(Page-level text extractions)
──────

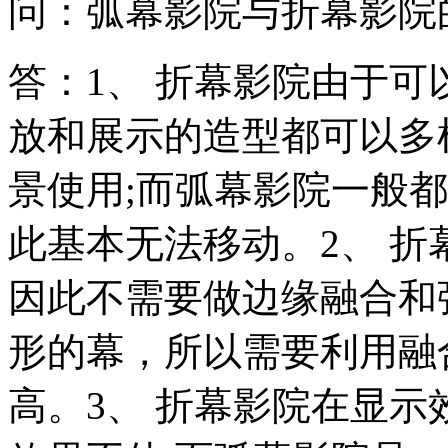
问：弧幕影院与折幕影院
答：1、 折幕影院由于
放和展示的造型都可以多
景使用;而弧幕影院一般
此基本无法移动。2、 
因此不需要做边缘融合和
形的幕，所以需要利用融
高。3、 折幕影院在显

──────

WHAT IS NEEDED:
Lines from the one containing "景使用;而弧幕影院一般" through the last line of the records, both included, are the only ones to print, each exactly as it is.

REPLY TO THE EXERCISE:
景使用;而弧幕影院一般
此基本无法移动。2、 
因此不需要做边缘融合和
形的幕，所以需要利用融
高。3、 折幕影院在显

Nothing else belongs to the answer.